Home Research Teaching Misc

A Software Bug Taxonomy

1. Resource Management Bugs

a) Stack buffer overflow/underun, Heap buffer overflow/underrun

Description: Buffer handle used to access memory outside the region allocated.

Example 1:
  //stack buffer overun for sizes greater than 42
  void stack_buf( void* src, int size ) {
    char buffer[42];
    memcpy( buffer, src, size );

Example 2:
  //heap buffer overun for sizes greater than 42
  void heap_buf( void* src, int size ) {
    char buffPtr* = new char[42];
    if( buffPtr )
      memcpy( buffer, src, size );

b) Dereferencing NULL pointer

  public class nullDeref {
    public static void main(String argv []) {
    MyObject o = null;
    BufferedReader keyb = new BufferedReader;
    String inp = keyb.readLine();
    if( inp != "quit" ){
      o.construct( inp );

In the above example, if inp == "quit", toString() is called on a null object.
c) Dereferencing pointer to uninitialised memory
d) Failing to allocate sufficient memory for objects
e) Dereferencing pointer to freed memory

f) Memory leak

Code loses the ability to free dynamically allocated memory.

  void foo(){
    char* s = new char[42];
    char* t = new char[42];
    cin >> s;
    t = s; //loses handle to memory originally pointed to by t
    delete[] s;
delete[] t;

g) Double free

Attempt to deallocated already deallocated memory..

  void foo(){
    char* s = new char[42];
    char* t;
    cin >> s;
    t = s;
    delete[] s;
    delete[] t; //double free since both s and t point to same memory location

h) Returning pointer to local stack variable
i) Returning pointer to freed memory

j) Stack smashing

Special case of buffer overrun that may crash a program or transfer control to malicious code (or unintended sections) by overwriting the on-stack return address of the function.

k) Unititialised read: Uses memory that has not been initialised

l) Using handle to closed file or socket(eg. double close)
m) File handle/socket leak
2. Data Bugs

a) Serialisation

Data of type X stored in object of type Y resulting in possible data corruption.

b) Using unchecked stored data: Data from secondary storage not checked for format or corruption

c) Unchecked return values (read(), write() etc)

Not checking for failure on return from some functions and possibly incorrectly using the error value

3. Concurrent Bugs
are bugs that are due to multiprocess/multithreading computations

a) Atomicity/Data race

Sequence of access operations (including at least one write access) in a execution streams should be executed atomically, but may be interrupted or interleaved with operations from other threads. We use this class mainly for bugs that result from not using synchronisation mechanisms to ensure atomicity.

b) Inconsistent synchronisation

Shared variable is sometimes protected by synchronisation mechansim, but sometimes not.

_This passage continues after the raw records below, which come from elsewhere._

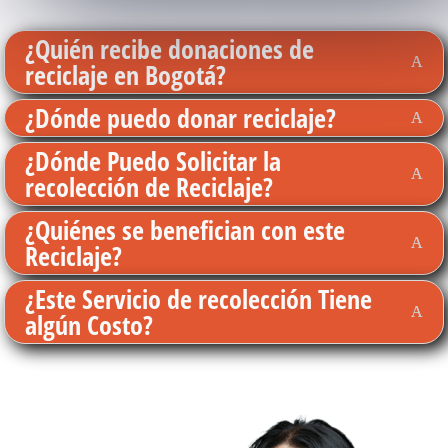
¿Quién recibe donaciones de
reciclaje en Bogotá?
¿Dónde puedo donar reciclaje?
¿Dónde Puedo Solicitar la
recolección de Reciclaje?
¿Quiénes se benefician con este
Reciclaje?
¿Este Servicio de recolección Tiene
algún Costo?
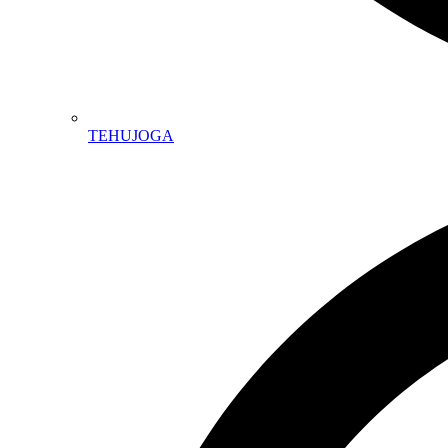
TEHUJOGA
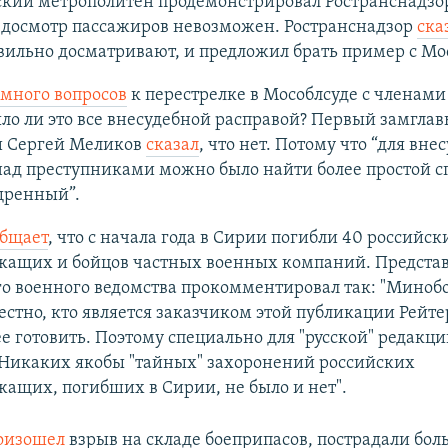
кий метрополитен продемонстрировал Ространснадзор
 досмотр пассажиров невозможен. Ространснадзор
ска
вильно досматривают, и предложил брать пример с Мо
много вопросов
к перестрелке в Мособлсуде с членам
ыло ли это все внесудебной расправой? Первый замглав
и Сергей Меликов
сказал
, что нет. Потому что “для вне
ад преступниками можно было найти более простой сп
щренный”.
общает
, что с начала года в Сирии погибли 40 российск
жащих и бойцов частных военных компаний. Предста
го военного ведомства прокомментировал так: "Миноб
естно, кто является заказчиком этой публикации Рейте
ее готовить. Поэтому специально для "русской" редакц
 Никаких якобы "тайных" захоронений российских
ащих, погибших в Сирии, не было и нет".
оизошел
взрыв на складе боеприпасов, пострадали бол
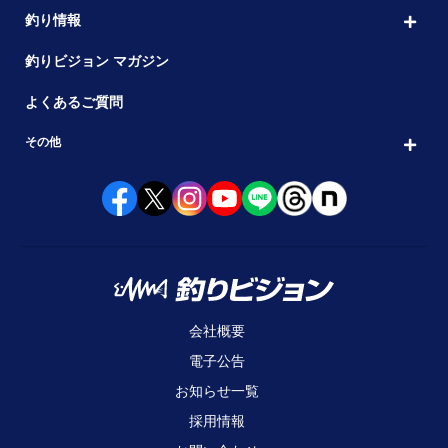
釣り情報
釣りビジョン マガジン
よくあるご質問
その他
会社概要
電子公告
お知らせ一覧
採用情報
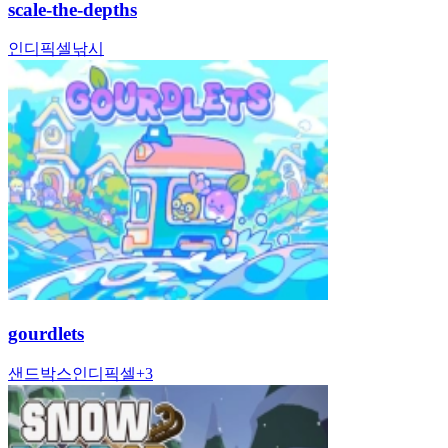
scale-the-depths
인디
픽셀
낚시
gourdlets
샌드박스
인디
픽셀
+
3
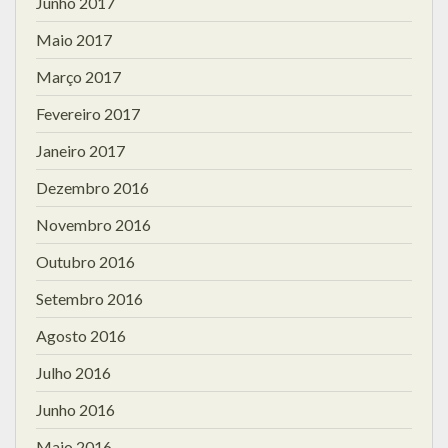
Junho 2017
Maio 2017
Março 2017
Fevereiro 2017
Janeiro 2017
Dezembro 2016
Novembro 2016
Outubro 2016
Setembro 2016
Agosto 2016
Julho 2016
Junho 2016
Maio 2016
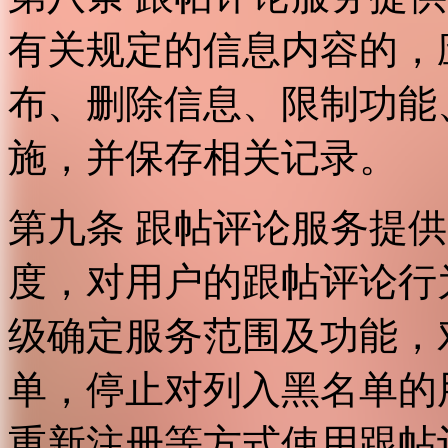
有关规定的信息内容的，
布、删除信息、限制功能
施，并保存相关记录。
第九条 跟帖评论服务提
度，对用户的跟帖评论行
级确定服务范围及功能，
单，停止对列入黑名单的
重新注册等方式使用跟帖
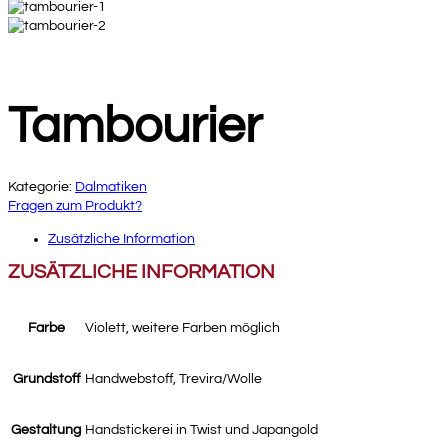
Tambourier
Kategorie:
Dalmatiken
Fragen zum Produkt?
Zusätzliche Information
ZUSÄTZLICHE INFORMATION
Farbe
Violett, weitere Farben möglich
Grundstoff
Handwebstoff, Trevira/Wolle
Gestaltung
Handstickerei in Twist und Japangold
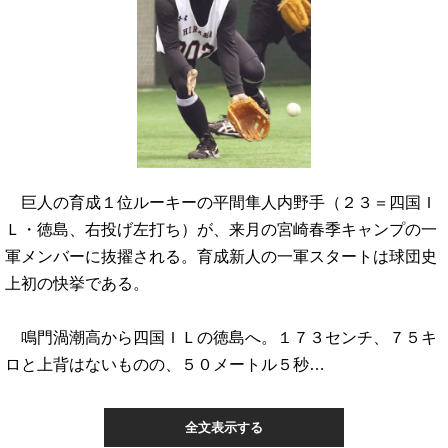
巨人の育成１位ルーキーの平間隼人内野手（２３＝四国Ｉ
Ｌ・徳島、右投げ左打ち）が、来月の宮崎春季キャンプの一
軍メンバーに抜擢される。育成新人の一軍スタートは球団史
上初の快挙である。
鳴門渦潮高から四国ＩＬの徳島へ。１７３センチ、７５キ
ロと上背はないものの、５０メートル５秒…
全文表示する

We use this class for bugs that occur when synchronisation is thought about and used, but not uniformly implemented.

c) Deadlock

d) Orphaned thread

Threads wait on dead threads

e) Livelock

Threads fail to make progress but perpetually change state due to shared resources held by other threads

4. Arithmetic errors
a) Divide by 0
b) Floating point exceptions

c) Range wraps

Operations may trigger range overflow

5. Semantic Bugs
are constructs that contradict the 'intent' of the programmer.

a) Data leak

Sensitive information is made accessible to untrusted components.

Example: Java String internals are not zeroed out after a function exits. This means user passwords stored in strings remain in memory.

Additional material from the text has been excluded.